John setzte seine Reise nach unten fort und bewunderte seinen flachen Bauch, bis er seine feuchte Spalte erreichte. Sie nahm seinen Haufen Muschi und dr├╝ckte ihn, Ellie st├Âhnte obsz├Ân bei seiner Ber├╝hrung. Er fuhr mit seinem Finger ihre Spalte auf und ab, genoss es, sie zu ├Ąrgern und die schmutzigen Stimmen zu h├Âren, die von ihren unschuldigen Lippen kamen. Hat dich hier schon mal jemand angefasst, Ellie?, fragte er und nickte. Sie versuchte zu sprechen, konnte sich aber nicht konzentrieren, als ihr junger K├Ârper sich dem Orgasmus n├Ąherte. Also, du hast noch nie zuvor gefickt, fragte John und ├Âffnete ihre Schamlippen mit seiner Fingerspitze.

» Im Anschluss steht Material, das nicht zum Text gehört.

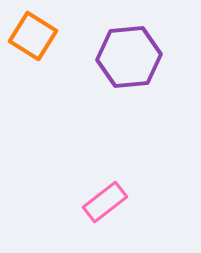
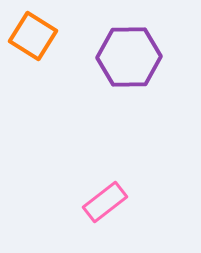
purple hexagon: rotated 4 degrees clockwise
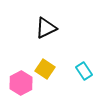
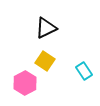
yellow square: moved 8 px up
pink hexagon: moved 4 px right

Ellie schaffte es, Niemals zu sagen, ihre Stimme keuchte, als sich ihre Muschi zusammenzuziehen begann. Gut, sagte John und steckte seinen Finger in sie hinein. Als ein Orgasmus sie ├╝berw├Ąltigt, explodierte Ellies Fotze um ihre Finger, Lust str├Âmte aus ihr heraus. Sie kr├╝mmte ihren R├╝cken und schrie vor Freude auf, als Wasser aus ihrem M├Ądchenloch str├Âmte.

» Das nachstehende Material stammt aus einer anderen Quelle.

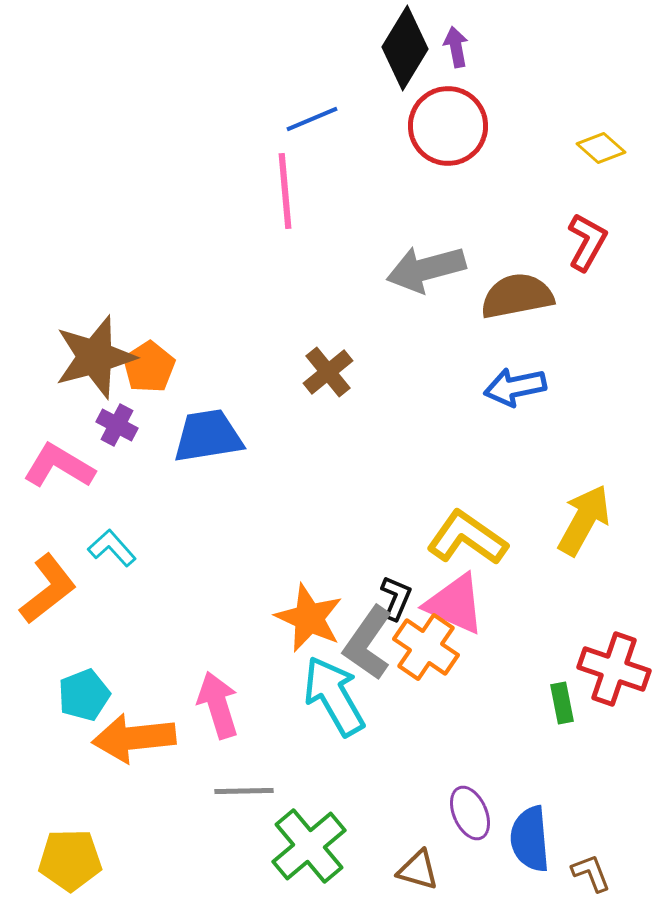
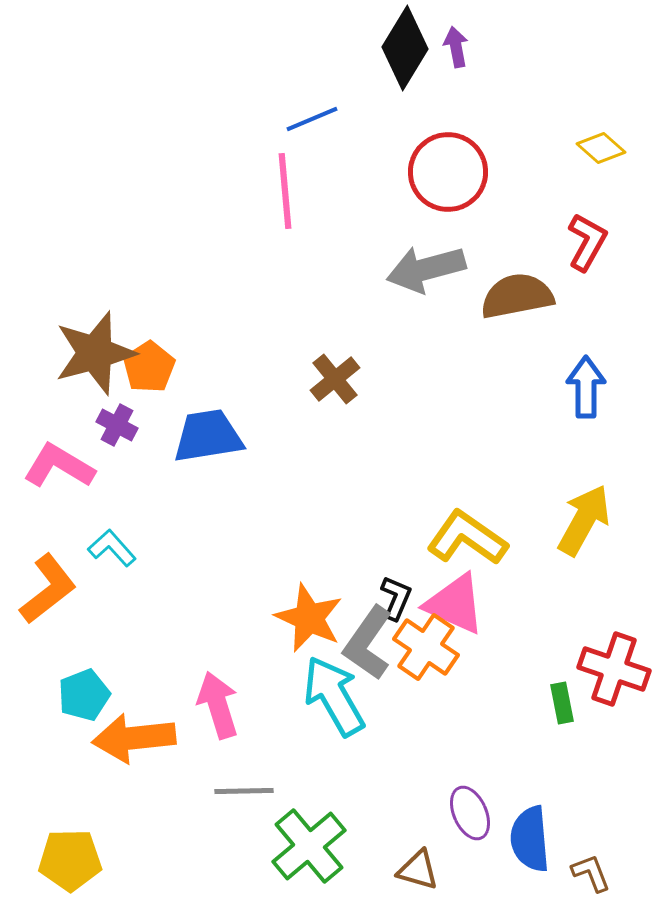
red circle: moved 46 px down
brown star: moved 4 px up
brown cross: moved 7 px right, 7 px down
blue arrow: moved 71 px right; rotated 102 degrees clockwise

John l├Ąchelte, als er sp├╝rte, wie sich ihre Katze verkrampfte und sein Finger fester wurde. Er liebte die jungfr├Ąuliche Fotze, obwohl er sie nur ein paar Mal in seinem Leben probiert hatte. Er hatte das Gef├╝hl, dass sich alles ├Ąndern w├╝rde und es mit Ellie beginnen w├╝rde. Als sich der K├Ârper des M├Ądchens beruhigte und ihre Atmung wieder normal wurde, hob er sie hoch und legte sie auf seinen Schreibtisch.
Er starrte ihr f├╝r einen Moment auf James nach, der gerade in Krissys Mund getreten war. Das blonde M├Ądchen schluckte die Ladung des Jungen zufrieden und st├Âhnte, als sie daran saugte. Sie leckte sich die Lippen und stand auf, ihre gro├čen Br├╝ste wackelten, als sie auf ihren Sitz zur├╝ckglitt. John l├Ąchelte, als James mit seinem Daumen auf sie zeigte, dann richtete er seine Aufmerksamkeit auf Ellie.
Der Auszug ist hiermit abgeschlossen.